Why the downscaling of Dial-a-Ride is a setback for disability rights
Unmute Dancers are dependent on the Dial-a-ride service.
Image: Supplied.
When will our public leaders begin to understand that persons with disabilities are not a homogeneous group? Different disabilities require different aids and resources including public transport that can ensure proper and safe access to places of work, health facilities and recreation for those who are differently abled.
The City of Cape Town’s recent announcement to downscale its Dial-a-Ride services for persons with disabilities has serious negative implications for this already vulnerable group who do not have their own transport and rely specifically on Dial-a-ride for their daily commute to their workplaces and visits to clinics and hospitals.
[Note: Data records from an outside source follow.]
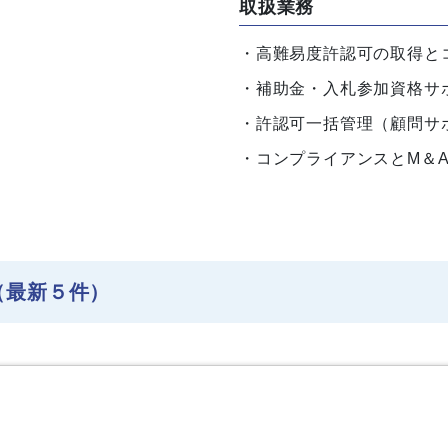
取扱業務
高難易度許認可の取得と
補助金・入札参加資格サ
許認可一括管理（顧問サ
コンプライアンスとM＆
（最新５件）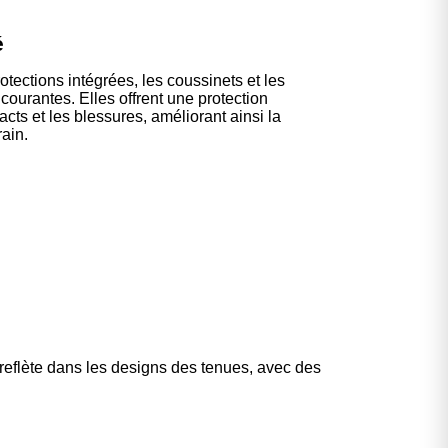
é
ections intégrées, les coussinets et les
courantes. Elles offrent une protection
cts et les blessures, améliorant ainsi la
rain.
reflète dans les designs des tenues, avec des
Dial-a-Ride will from next month on only be available for wheelchair users and people with severe walking impairments and will exclude persons with visual and cognitive impairments, elderly people and organisations using the service to transport people with disabilities. It is once again poor communities who are going to suffer with this inhumane decision. Government policies dictate that 3% of the workforce at government institutions should be persons with disabilities. How are our visually-impaired citizens depended on this service going to get to work? Or those with hearing challenges, for that matter?
Using a standard taxi already means you must pay for your wheelchair and for your seat, but you are poor! The Unmute Dance Company for persons with disabilities based at Artscape as one of their associated companies, depends largely on Dial-a-Ride for transport for their professional dancers and trainers. Being excluded from this service means Unmute will not be able to fulfil their mandate of ensuring performing artists with different disabilities develop to their full potential as professionals.
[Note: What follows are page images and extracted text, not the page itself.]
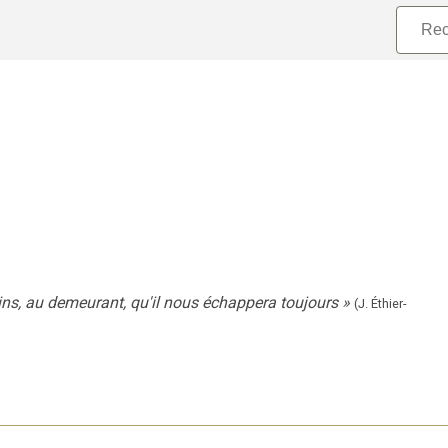
ains, au demeurant, qu'il nous échappera toujours
»
(J. Éthier-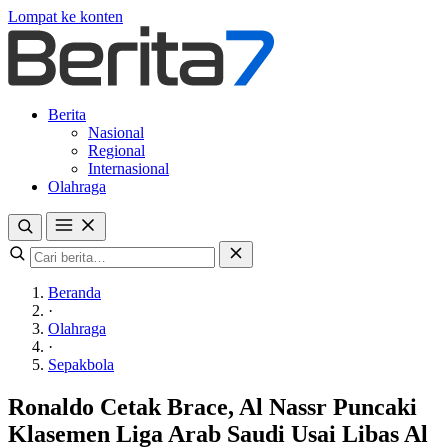
Lompat ke konten
Berita
Nasional
Regional
Internasional
Olahraga
Beranda
·
Olahraga
·
Sepakbola
Ronaldo Cetak Brace, Al Nassr Puncaki
Klasemen Liga Arab Saudi Usai Libas Al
There are numerous other NGOs providing essential humanitarian functions in our city, which will be severely harmed by this decision. This is absolute discrimination. For years we’ve lobbied for Dial-A-Ride to be managed by persons with disabilities and that it should be a service that is all-inclusive to serve the needs of persons who are differently abled: going to buy their groceries, going to the hospital, going to the theatre.
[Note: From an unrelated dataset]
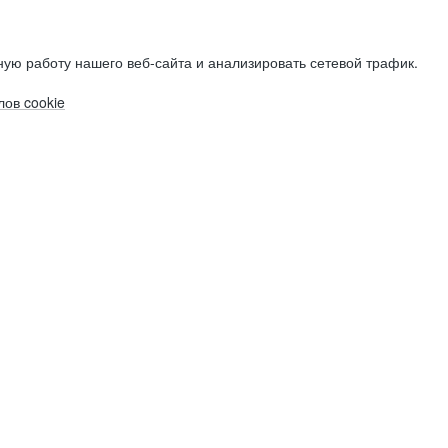
ую работу нашего веб-сайта и анализировать сетевой трафик.
ов cookie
We are human beings. We reject this short-sighted decision by the City of Cape Town and call for a humane solution to allow persons with disabilities and the elderly to live with dignity and respect. I urgently appeal to the City to prioritise the needs of persons with disabilities, to stop talking about budget constraints and to rather seek ways in which the Dial-a-Ride services can be appropriately and equitably transformed by allowing relevant stakeholders such as the Western Cape Network on Disability and other reputed disability champions to consult with the City on this issue, in order to ensure human dignity and humanity are restored in the lives of persons with disabilities whose daily struggle is just about surviving in this cruel world. Nothing about us without us!